Егор Перегудов поставил знаменитую комедию Мольера в «Сатириконе» в 2018 году. В 2023-ем мы сходили на гастрольный показ в Петербурге и поразились актуальности этого спектакля. Но не в том смысле, что он отвечает сегодняшнему дню. Он вообще не вступает с ним в диалог. По заветам драматурга он бичует пороки, предоставляя зрителю возможность проводить какие угодно параллели — личные, политические, экзистенциальные… И вычерчивая вероятную траекторию дальнейшего движения российского театра, загнанного во всё сужающийся просвет в пересечении множества красных линий.
Тот, кому ни влево, ни вправо не сделать шаг, вынужден или копать, или карабкаться. Впрочем, нынешние добро и зло, верх и низ вряд ли существенно отличаются от тех, что были в ходу хоть три сотни, хоть три тысячи лет назад.
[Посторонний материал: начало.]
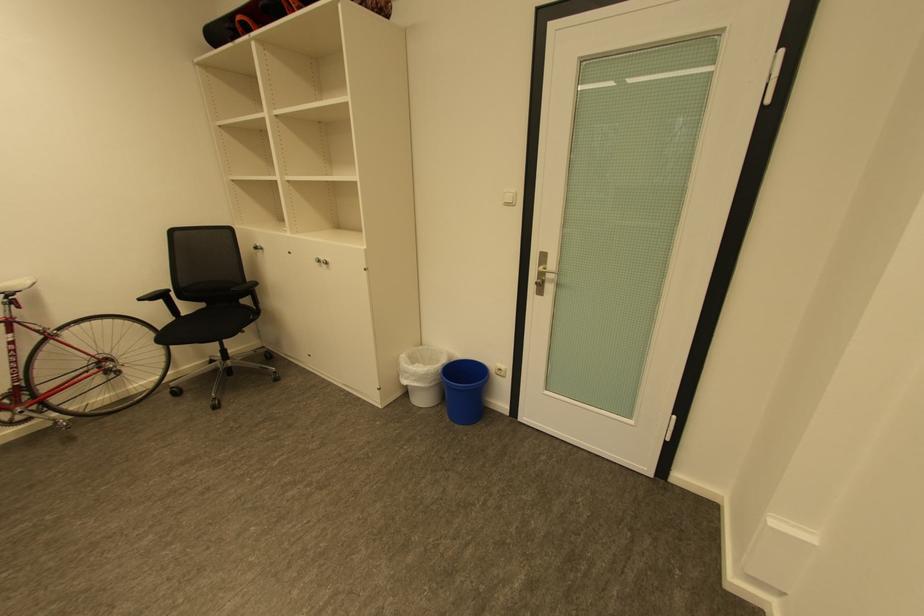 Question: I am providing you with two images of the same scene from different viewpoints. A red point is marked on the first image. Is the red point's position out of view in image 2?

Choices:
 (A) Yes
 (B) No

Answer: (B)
Кстати, о древностях. За основу сценической композиции Перегудов взял Архимедов винт. Эта элементарная конструкция, прячущая внутри множество людей и еще больше вещей, задает действию динамику: на сцене постоянно что-то движется, появляется или исчезает. На широких лопастях помещаются все пространства действия от лодки до замкового коридора, от проезжей дороги до кладбища. Причем без каких бы то ни было дополнительных декораций: это же театр, театр рассчитывает на богатое воображение зрителя, так что вот это сейчас будет тихая улочка, благоухающая лимоном и лавром, ок?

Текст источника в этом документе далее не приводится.